* _MATERIAL PROVIDED_
<<<<

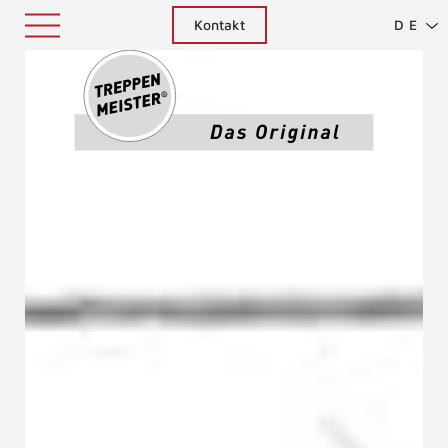
Kontakt
DE
Treppenm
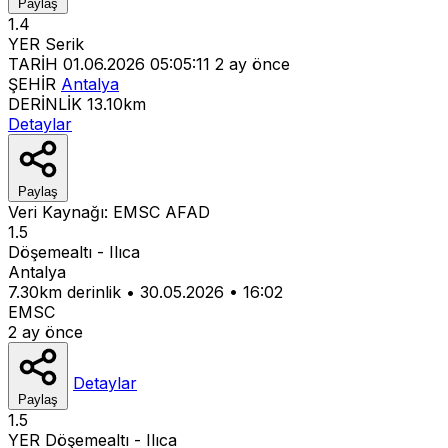
Paylaş
1.4
YER
Serik
TARİH
01.06.2026 05:05:11
2 ay önce
ŞEHİR
Antalya
DERİNLİK
13.10km
Detaylar
Paylaş
Veri Kaynağı:
EMSC
AFAD
1.5
Döşemealtı - Ilıca
Antalya
7.30km derinlik
•
30.05.2026
•
16:02
EMSC
2 ay önce
Detaylar
Paylaş
1.5
YER
Döşemealtı - Ilıca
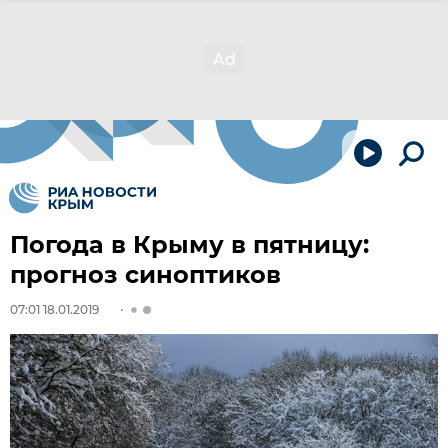
Погода в Крыму в пятницу:
прогноз синоптиков
07:01 18.01.2019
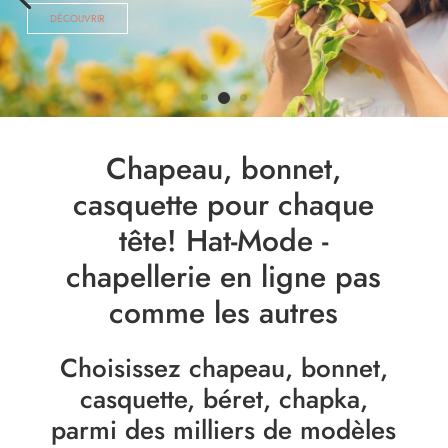
DÉCOUVRIR
Chapeau, bonnet,
casquette pour chaque
tête! Hat-Mode -
chapellerie en ligne pas
comme les autres
Choisissez chapeau, bonnet,
casquette, béret, chapka,
parmi des milliers de modèles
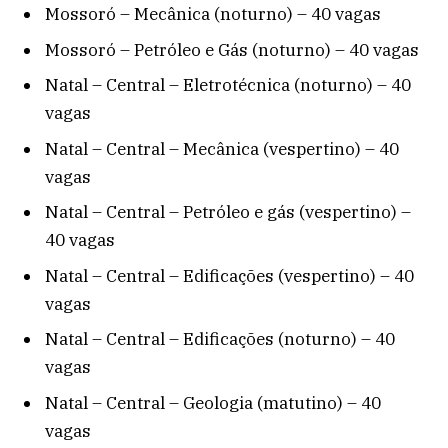
Mossoró – Mecânica (noturno) – 40 vagas
Mossoró – Petróleo e Gás (noturno) – 40 vagas
Natal – Central – Eletrotécnica (noturno) – 40
vagas
Natal – Central – Mecânica (vespertino) – 40
vagas
Natal – Central – Petróleo e gás (vespertino) –
40 vagas
Natal – Central – Edificações (vespertino) – 40
vagas
Natal – Central – Edificações (noturno) – 40
vagas
Natal – Central – Geologia (matutino) – 40
vagas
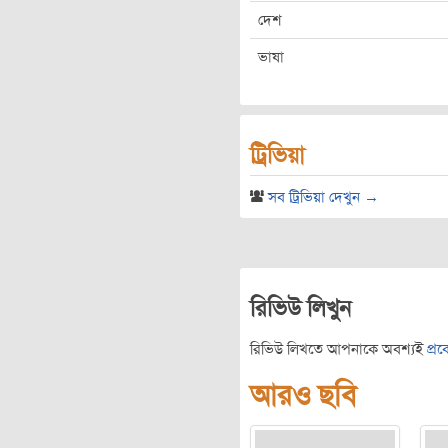
দেশ
ভাষা
ট্রিভিয়া
সব ট্রিভিয়া দেখুন →
রিভিউ লিখুন
রিভিউ লিখতে আপনাকে অবশ্যই
প্র
আরও ছবি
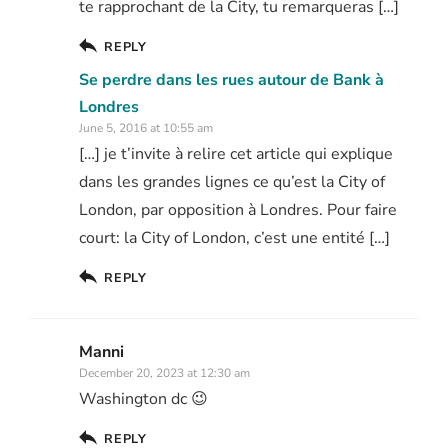
te rapprochant de la City, tu remarqueras […]
REPLY
Se perdre dans les rues autour de Bank à
Londres
June 5, 2016 at 10:55 am
[…] je t’invite à relire cet article qui explique
dans les grandes lignes ce qu’est la City of
London, par opposition à Londres. Pour faire
court: la City of London, c’est une entité […]
REPLY
Manni
December 20, 2023 at 12:30 am
Washington dc 😉
REPLY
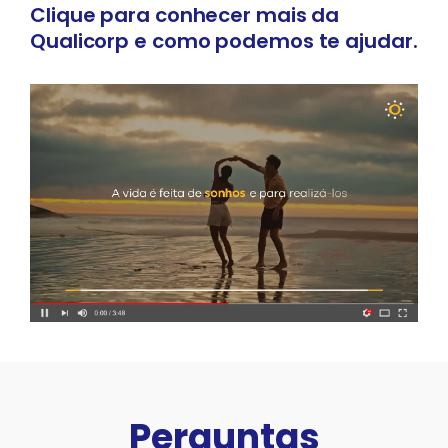
Clique para conhecer mais da
Qualicorp
e como podemos te ajudar.
Perguntas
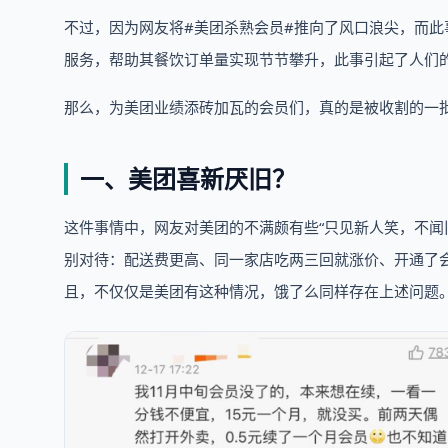
不过，因为网友将#美团杀熟会员#推向了风口浪尖，而
服务，帮助其餐饮订单量实现节节攀升，此事引起了人们
那么，为美团业绩添砖加瓦的会员们，真的是被收割的一
一、美团喜新厌旧？
这件事情中，网友对美团的不满颇有些“只见新人笑，不闻
别对待：配送费更高、同一家店吃两三回就涨价、开通了会
且，不仅仅是美团有这种情况，饿了么同样存在上述问题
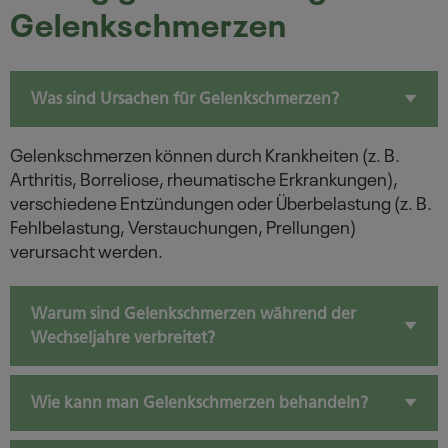
Gelenkschmerzen
Was sind Ursachen für Gelenkschmerzen?
Gelenkschmerzen können durch Krankheiten (z. B.
Arthritis, Borreliose, rheumatische Erkrankungen),
verschiedene Entzündungen oder Überbelastung (z. B.
Fehlbelastung, Verstauchungen, Prellungen)
verursacht werden.
Warum sind Gelenkschmerzen während der
Wechseljahre verbreitet?
Wie kann man Gelenkschmerzen behandeln?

>>>>

* _THE PROBLEM_
Only the pictures stay out; everything else in the listing above must be repeated exactly.

* _SOLUTION TO THIS EXERCISE_
Kontakt
DE
Treppenm
Paylaş
1.4
YER
Serik
TARİH
01.06.2026 05:05:11
2 ay önce
ŞEHİR
Antalya
DERİNLİK
13.10km
Detaylar
Paylaş
Veri Kaynağı:
EMSC
AFAD
1.5
Döşemealtı - Ilıca
Antalya
7.30km derinlik
•
30.05.2026
•
16:02
EMSC
2 ay önce
Detaylar
Paylaş
1.5
YER
Döşemealtı - Ilıca
Погода в Крыму в пятницу:
прогноз синоптиков
07:01 18.01.2019
DÉCOUVRIR
Chapeau, bonnet,
casquette pour chaque
tête! Hat-Mode -
chapellerie en ligne pas
comme les autres
Choisissez chapeau, bonnet,
casquette, béret, chapka,
parmi des milliers de modèles
Mossoró – Mecânica (noturno) – 40 vagas
Mossoró – Petróleo e Gás (noturno) – 40 vagas
Natal – Central – Eletrotécnica (noturno) – 40
vagas
Natal – Central – Mecânica (vespertino) – 40
vagas
Natal – Central – Petróleo e gás (vespertino) –
40 vagas
Natal – Central – Edificações (vespertino) – 40
vagas
Natal – Central – Edificações (noturno) – 40
vagas
Natal – Central – Geologia (matutino) – 40
vagas
দেশ
ভাষা
ট্রিভিয়া
সব ট্রিভিয়া দেখুন →
রিভিউ লিখুন
রিভিউ লিখতে আপনাকে অবশ্যই
প্র
আরও ছবি
te rapprochant de la City, tu remarqueras […]
REPLY
Se perdre dans les rues autour de Bank à
Londres
June 5, 2016 at 10:55 am
[…] je t’invite à relire cet article qui explique
dans les grandes lignes ce qu’est la City of
London, par opposition à Londres. Pour faire
court: la City of London, c’est une entité […]
REPLY
Manni
December 20, 2023 at 12:30 am
Washington dc 😉
REPLY
Clique para conhecer mais da
Qualicorp
e como podemos te ajudar.
Perguntas
不过，因为网友将#美团杀熟会员#推向了风口浪尖，而
服务，帮助其餐饮订单量实现节节攀升，此事引起了人们
那么，为美团业绩添砖加瓦的会员们，真的是被收割的一
一、美团喜新厌旧？
这件事情中，网友对美团的不满颇有些“只见新人笑，不闻
别对待：配送费更高、同一家店吃两三回就涨价、开通了会
且，不仅仅是美团有这种情况，饿了么同样存在上述问题
Gelenkschmerzen
Was sind Ursachen für Gelenkschmerzen?
Gelenkschmerzen können durch Krankheiten (z. B.
Arthritis, Borreliose, rheumatische Erkrankungen),
verschiedene Entzündungen oder Überbelastung (z. B.
Fehlbelastung, Verstauchungen, Prellungen)
verursacht werden.
Warum sind Gelenkschmerzen während der
Wechseljahre verbreitet?
Wie kann man Gelenkschmerzen behandeln?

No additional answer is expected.